SPORT MASSAGE

Sports Clinic in Montreal - Clinique RESET - SPORT MASSAGE, KINESITHERAPY, KINESIOLOGY, PHYSIOTHERAPY, OSTEOPATHY

Should you do strengthening to run better?

Should you do strengthening to run better?

More and more runners are using indoor training to prepare for their season and stay in shape during it. The benefits of strengthening are far from negligible. Whether it is having more powerful legs to provide more intense effort or strengthening tendons and ligaments to reduce the risk of injury, the positive points of strength training are numerous for running.

 Muscle strengthening improves performance.

Stronger muscles will be able to be more effective with each impact on the ground. They will therefore tire less quickly and allow you to run longer with a good stride. When the stride begins to sag because the muscles are tired and are no longer capable of fulfilling their role 100%... It's too late. We therefore want to make them stronger to postpone this moment as far as possible (ideally after the finish! :))

Muscle strengthening acts on running economy. Running economy is a central factor in achieving good results during long rides. It is closely linked to cardiovascular capacities.
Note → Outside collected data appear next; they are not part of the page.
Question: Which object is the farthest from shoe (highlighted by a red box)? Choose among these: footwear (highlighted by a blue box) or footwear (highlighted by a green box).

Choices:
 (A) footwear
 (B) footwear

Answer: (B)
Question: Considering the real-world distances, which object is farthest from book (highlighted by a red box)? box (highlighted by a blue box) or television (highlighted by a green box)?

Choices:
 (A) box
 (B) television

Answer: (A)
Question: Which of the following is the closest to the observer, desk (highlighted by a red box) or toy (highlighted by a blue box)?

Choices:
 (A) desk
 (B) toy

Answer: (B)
Resistance or plyometric training mainly affects running economy. The following mechanisms are:

Intermuscular coordination: different muscle groups work better together allowing smoother and more efficient movements.

Motor unit recruitment: With regular training, the nervous system learns to recruit muscle fibers more efficiently, which can lead to better performance.
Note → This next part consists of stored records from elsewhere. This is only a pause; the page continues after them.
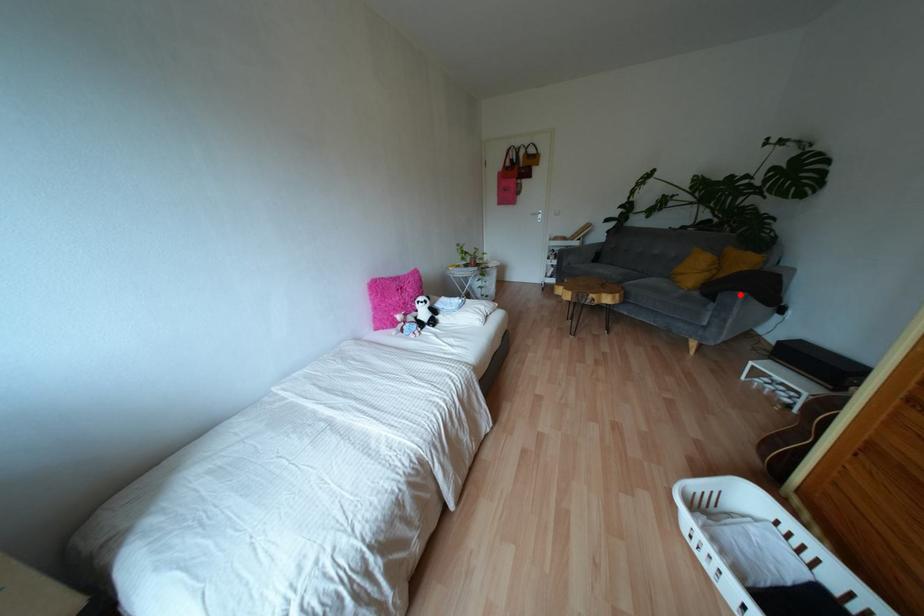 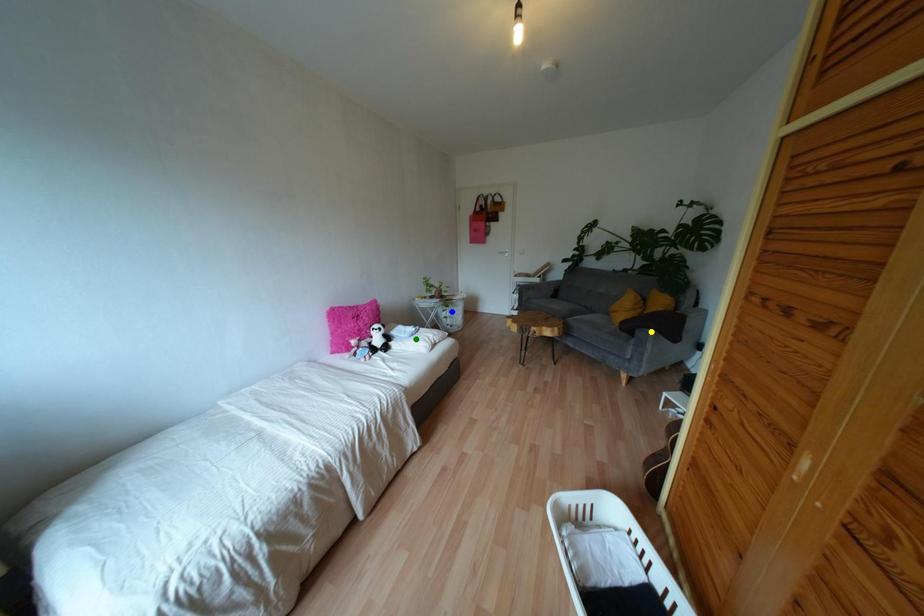 Question: I am providing you with two images of the same scene from different viewpoints. A red point is marked on the first image. You are given multiple points on the second image. Which point in image 2 represents the same 3d spot as the red point in image 1?

Choices:
 (A) blue point
 (B) green point
 (C) yellow point

Answer: (C)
Muscle Contraction Speed: Helps increase the speed at which muscles can contract. This dynamic is desirable to reduce the duration of ground contact.

Muscle strengthening reduces the risk of injury

Muscle strengthening while running is therefore very important for performance. But it’s also important for injury prevention! Depending on the case, being too weak muscularly can force the body to compensate for this weakness. Especially by overusing a tendon or a joint! In this type of case, the breaking point is close, so you might as well anticipate by doing effective muscle strengthening. Appropriate musculature will stabilize the biomechanical joints important for running, and therefore protect against injuries such as strains or tears.

The best muscle building method: yours

Some methods are effective but require equipment and time and are not necessarily very fun for the runner who mainly wants to run. Perhaps not ideal when the objective is to regularly practice muscle strengthening. The best method is the one that you like and that you will use in the long term because the best method in the world if used once or twice will have no beneficial effect on your running in the long term.